Sharing the tools for development

If societies are to achieve sustainable development, we need to usher in a new era of collaboration, involving strong and meaningful partnerships between 
agencies, investors, communities and donors

1st March 2016

Helen Clark visits a school in Fier, Albania. Despite all SDGs being interdependent, education has a uniquely important role in equipping and empowering people to contribute to the achievement of sustainable development

Sharing the tools for development

If societies are to achieve sustainable development, we need to usher in a new era of collaboration, involving strong and meaningful partnerships between 
agencies, investors, communities and donors

By Helen Clark, Administrator, UN Development Programme and former Prime Minister of New Zealand

In September 2015, world leaders meeting in New York adopted Transforming our world: the 2030 Agenda for Sustainable Development and its 17 Sustainable Development Goals (SDGs). This broad and ambitious agenda seeks to advance the wellbeing of all people while also safeguarding the planet. It conveys both means and ends, with its vital human development goals complemented by the promotion of sustainable consumption and production patterns, inclusive growth, decent work, essential infrastructure, and that fundamental precondition for sustainable development: peaceful and inclusive societies.
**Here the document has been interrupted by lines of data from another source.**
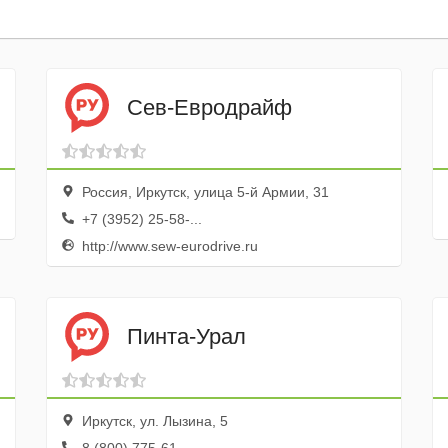
Сев-Евродрайф
Россия, Иркутск, улица 5-й Армии, 31
+7 (3952) 25-58-...
http://www.sew-eurodrive.ru
Пинта-Урал
Иркутск, ул. Лызина, 5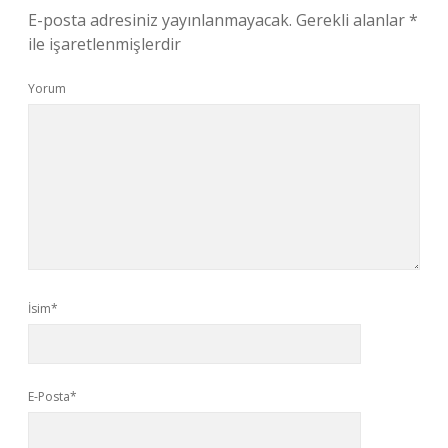
E-posta adresiniz yayınlanmayacak.
Gerekli alanlar
*
ile işaretlenmişlerdir
Yorum
İsim*
E-Posta*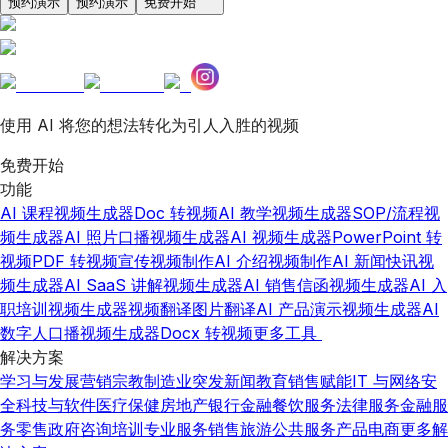
预约演示
预约演示
免费开始
使用 AI 将您的想法转化为引人入胜的视频
免费开始
功能
AI 课程视频生成器
Doc 转视频
AI 教学视频生成器
SOP/流程视
频生成器
AI 照片口播视频生成器
AI 视频生成器
PowerPoint 转
视频
PDF 转视频
宣传视频制作
AI 介绍视频制作
AI 新闻快讯视
频生成器
AI SaaS 讲解视频生成器
AI 销售信函视频生成器
AI 入
职培训视频生成器
视频翻译
图片翻译
AI 产品演示视频生成器
AI
数字人口播视频生成器
Docx 转视频
更多工具
解决方案
学习与发展
营销
宗教
制造业
突发新闻
教育
销售赋能
IT 与网络安
全
科技与软件
医疗保健
房地产
银行金融
餐饮服务
法律服务
金融服
务
零售
政府
咨询
培训
专业服务
销售
旅游
公共服务
产品
电商
更多解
This new and universal agenda calls for action on sustainable development – and on the shared challenges our world faces – by every country in domestic policy. These challenges range from continuing extreme poverty for hundreds of millions of people to considerable unemployment (especially for youth), climate change, violent conflict, natural disasters and deadly disease outbreaks. The new agenda calls for a paradigm shift in the way in which development is done, and in the partnerships required to achieve sustainable development.

What has been learned from the MDG experience?
Over the past 15 years, the momentum generated by the Millennium Development Goals (MDGs) contributed to reducing the incidence of extreme poverty; improving access to primary education; reducing infant, child and maternal mortality rates; combating HIV/AIDS, malaria and tuberculosis; and advances on other key MDG targets, like that for water.
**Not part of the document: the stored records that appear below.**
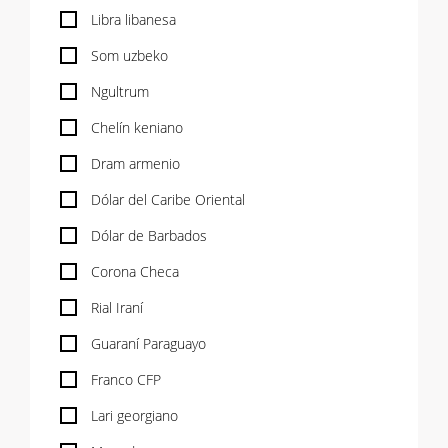
Libra libanesa
Som uzbeko
Ngultrum
Chelín keniano
Dram armenio
Dólar del Caribe Oriental
Dólar de Barbados
Corona Checa
Rial Iraní
Guaraní Paraguayo
Franco CFP
Lari georgiano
MDG 8 promoted “a global partnership for development”. This galvanised significant increases in official development assistance (ODA), improved developing countries’ access to developed-country markets, advanced major initiatives to reschedule or write down the external debt of developing countries, improved access to treatments for high-profile diseases and increased access to new technologies, particularly information and communication technologies.1 As the MDG Gap Task Force Report 2015 underscores, despite important progress made towards the achievement of MDG 8, major gaps remain that will require strengthened partnerships for development to achieve the SDGs.

There were also issue-specific partnerships focusing on specific MDGs and their targets. For example, the Global Fund to Fight AIDS, Tuberculosis and Malaria is a partnership between governments, civil society, the private sector and people affected by the diseases. This Global Fund partnership – an innovative health-financing mechanism – supports programmes that have saved more than 17 million lives since 2002.2 The rapid increase in access to antiretroviral therapy in countries supported by the Global Fund – from four per cent coverage in 2005 to 21 per cent in 2010 and 40 per cent in 2014 – has been a tremendous contributing factor.3 Currently 2.2 million people are on life-saving antiretroviral therapy through UNDP programmes financed by the Global Fund.
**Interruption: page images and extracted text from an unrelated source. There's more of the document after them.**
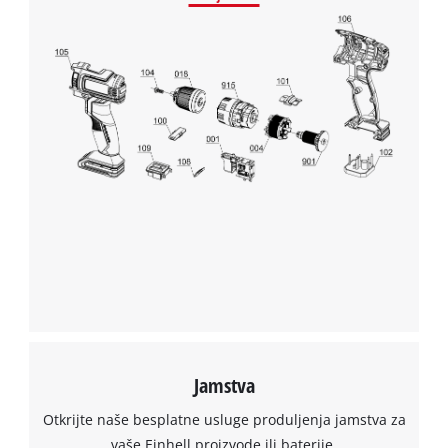
Jamstva
Otkrijte naše besplatne usluge produljenja jamstva za
vaše Einhell proizvode ili baterije.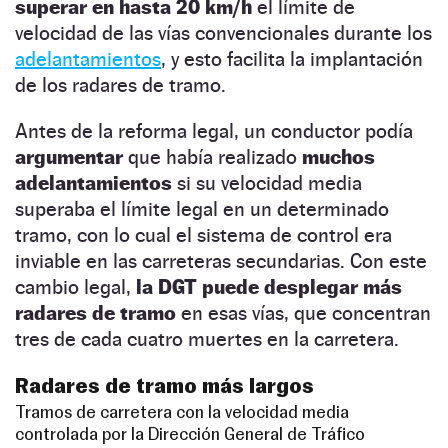
superar en hasta 20 km/h
el límite de
velocidad de las vías convencionales durante los
adelantamientos
, y esto facilita la implantación
de los radares de tramo.
Antes de la reforma legal, un conductor podía
argumentar
que había realizado
muchos
adelantamientos
si su velocidad media
superaba el límite legal en un determinado
tramo, con lo cual el sistema de control era
inviable en las carreteras secundarias. Con este
cambio legal,
la DGT puede desplegar más
radares de tramo
en esas vías, que concentran
tres de cada cuatro muertes en la carretera.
Another example is Gavi, the Vaccine Alliance, which brings together governments, foundations, international organisations, civil society organisations and pharmaceutical companies to “improve access to new and underused vaccines for children living in the world’s poorest countries”.4 Between 2000 and 2015, Gavi contributed to the immunisation of 500 million children, and strengthened health systems and immunisation services in more than 60 countries, thereby greatly contributing to progress on MDG 4, which aimed to reduce mortality rates significantly for children under the age of five.5

Gavi uses innovative financing mechanisms to provide long-term funding commitments to developing countries. For instance, it set up the International Finance Facility for Immunisation (IFFIm) in 2006 to accelerate the availability and predictability of funds for Gavi’s immunisation programmes. IFFIm uses $6.3 billion in long-term pledges from donor governments to sell ‘vaccine bonds’ in the capital markets, making large volumes of funds immediately available for Gavi programmes. Vaccine bonds have proven remarkably popular with institutional and individual investors who want a market-based return and a socially responsible investment opportunity.

Partnerships and Agenda 2030
In Agenda 2030, UN member states committed to mobilising the means required to implement the Agenda “through a revitalised Global Partnership for Sustainable Development, based on a spirit of strengthened global solidarity, focused in particular on the needs of the poorest and most vulnerable and with the participation of all countries, all stakeholders and all people.”6 This commitment is now embedded in SDG 17. Member states also pledged to complement the Global Partnership for Sustainable Development with “multi-stakeholder partnerships that mobilise and share knowledge, expertise, technology and financial resources to support the achievement” of the SDGs (target 17.16).

Agenda 2030 recognises that each country has primary responsibility for its own economic and social development, but also that national development efforts need to be supported by an enabling international economic environment with coherent and mutually supporting world trade, monetary and financial systems, and with strengthened and enhanced global economic governance. The new Global Partnership envisages demands for ongoing North–South cooperation, but also goes beyond it to embrace South–South and triangular cooperation as vital sources of innovation, expertise and solutions for tackling development challenges.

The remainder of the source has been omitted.